Imaginons une machine à dupliquer toute la matière du monde: la nourriture, les objets, les tissus, les paysages… D’une pression sur un bouton, là où l’on trouvait un quignon de pain, c’est une baguette qui apparaitrait. A partir d’une maisonnette, sans argent et sans effort, l’on bâtirait un lotissement. Dans le monde réel, on saluerait le logement pour tous, l’abondance réalisée, la fin de la faim et l’éradication de la misère. Mais pas dans Second Life, le monde en 3D où se pressent plusieurs centaines de milliers d’avatars: l’arrivée d’un logiciel Copybot capable de cloner à l’infini objets, vêtements (et même personnages) y sème une zone pas possible, ruinant un système économique bien rôdé, où les habitants avaient pris pour habitude de peaufiner leurs habits, de bâtir des logements, voire d’ouvrir commerce et de tout revendre en brouzoufs locaux, les Linden dollars.
Or comment monnayer ce qui désormais est disponible à l’infini pour rien, par la grâce de Copybot? Face à ce crime de duplication, l’avant-garde progressiste de Second Life -les petitscommerçants- piaille, proteste, réclame des mesures coercitives contre ces pirates de la multiplicité. Les boulangers exigent que l’on cloue sur la Croix Jésus Christ, le mutiplicateur de pains, pour sauver leur business. Secouée par ces mouvements populaires en faveur d’une économie de marché propre et bien tenue, la société à l’origine du jeu s’apprête à prendre des mesures et cherche à empêcher l’usage du logiciel honni.
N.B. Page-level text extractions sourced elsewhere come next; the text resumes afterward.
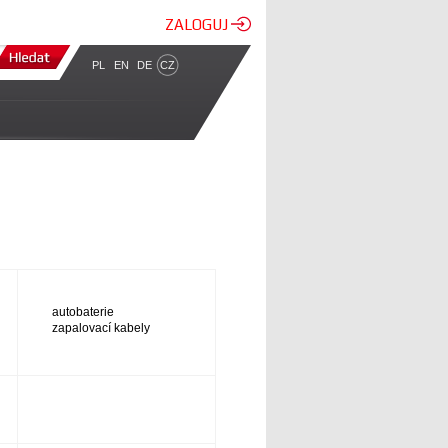
ZALOGUJ
PL
EN
DE
CZ
autobaterie
zapalovací kabely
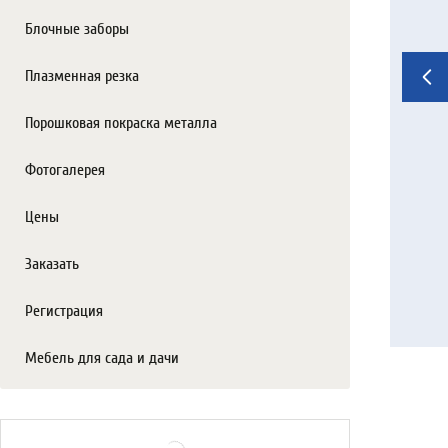
Блочные заборы
Плазменная резка
Порошковая покраска металла
Фотогалерея
Цены
Заказать
Регистрация
Мебель для сада и дачи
Qu’elle est jolie, cette affaire de contrefaçon, soudain fléau d’un monde virtuel. En ligne ou hors ligne, l’économie telle qu’on la conçoit aujourd’hui est bien fondée sur la rareté, la privation, l’insatisfaction. Le marché, c’est une affaire de frustrés. L’abondance fait fuir le marché aussi sûrement que l’aïl fait reculer le vampire. Et nous sommes devenus aveugles aux mérites de l’abondance en même temps qu’accrocs au marché et à la rareté.
PS: il est un commerce qui, parions le, doit continuer de prospérer dans Second Life, malgré le Copybot: c’est la prostitution. De gentes dames et de sympathiques garçons monnaient ainsi leur temps pour quelque sex-text et autres cyberchatouilles. Et ce temps qu’ils y consacrent, le Copybot ne peut le dupliquer.





4 comments ↓
C’est pas comme les vendeurs de CD qui hurlent contre le numérique qui permet l’abondance de musique, cette affaire?
Une histoire amusante en effet. Vous avez lu le livre de Castronova sur les mondes virtuels? Il y montrait que les problématiques économiques de la rareté se posaient très différemment dans un jeu. En l’occurence, est-ce vraiment le business de second life qui est menacé, ou l’intérêt du jeu? De la même façon que world of warcraft est moins drôle si tout le monde est suréquipé, Second life est moins amusant sans une dose de frustration.
Secondlife est victime de son succés il est un echapatoire a notre realité cotidienne.
La quete de l’Argent , publicité, fringue et marque, la course a la possession, sexe, importance de l’estetique sont omniprésent dans second life, de quelle “echapatoire à la réalité” parles tu ????????